◆ What you will do ◆
Restate each record below word for word, skipping images.

*** Block opens ***

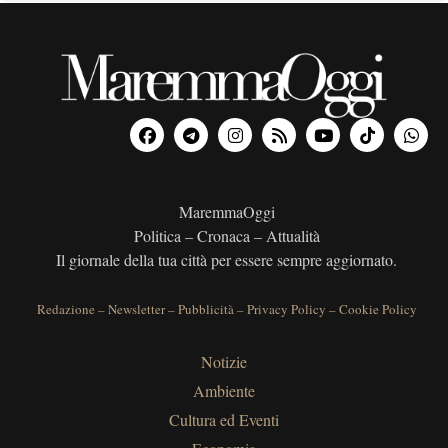
MaremmaOggi
Politica – Cronaca – Attualità
Il giornale della tua città per essere sempre aggiornato.
Redazione
–
Newsletter
–
Pubblicità
–
Privacy Policy
–
Cookie Policy
Notizie
Ambiente
Cultura ed Eventi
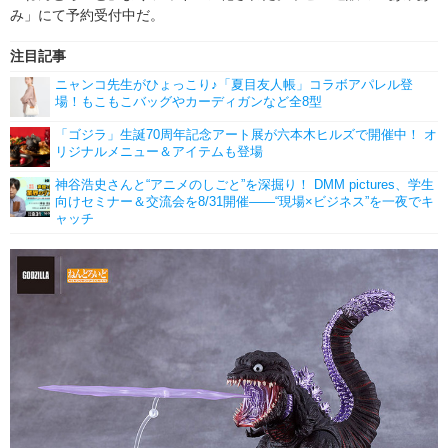
み」にて予約受付中だ。
注目記事
ニャンコ先生がひょっこり♪「夏目友人帳」コラボアパレル登
場！もこもこバッグやカーディガンなど全8型
「ゴジラ」生誕70周年記念アート展が六本木ヒルズで開催中！ オ
リジナルメニュー＆アイテムも登場
神谷浩史さんと“アニメのしごと”を深掘り！ DMM pictures、学生
向けセミナー＆交流会を8/31開催――“現場×ビジネス”を一夜でキ
ャッチ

*** Block closes ***

◆ Completed task ◆
MaremmaOggi
Politica – Cronaca – Attualità
Il giornale della tua città per essere sempre aggiornato.
Redazione
–
Newsletter
–
Pubblicità
–
Privacy Policy
–
Cookie Policy
Notizie
Ambiente
Cultura ed Eventi
み」にて予約受付中だ。
注目記事
ニャンコ先生がひょっこり♪「夏目友人帳」コラボアパレル登
場！もこもこバッグやカーディガンなど全8型
「ゴジラ」生誕70周年記念アート展が六本木ヒルズで開催中！ オ
リジナルメニュー＆アイテムも登場
神谷浩史さんと“アニメのしごと”を深掘り！ DMM pictures、学生
向けセミナー＆交流会を8/31開催――“現場×ビジネス”を一夜でキ
ャッチ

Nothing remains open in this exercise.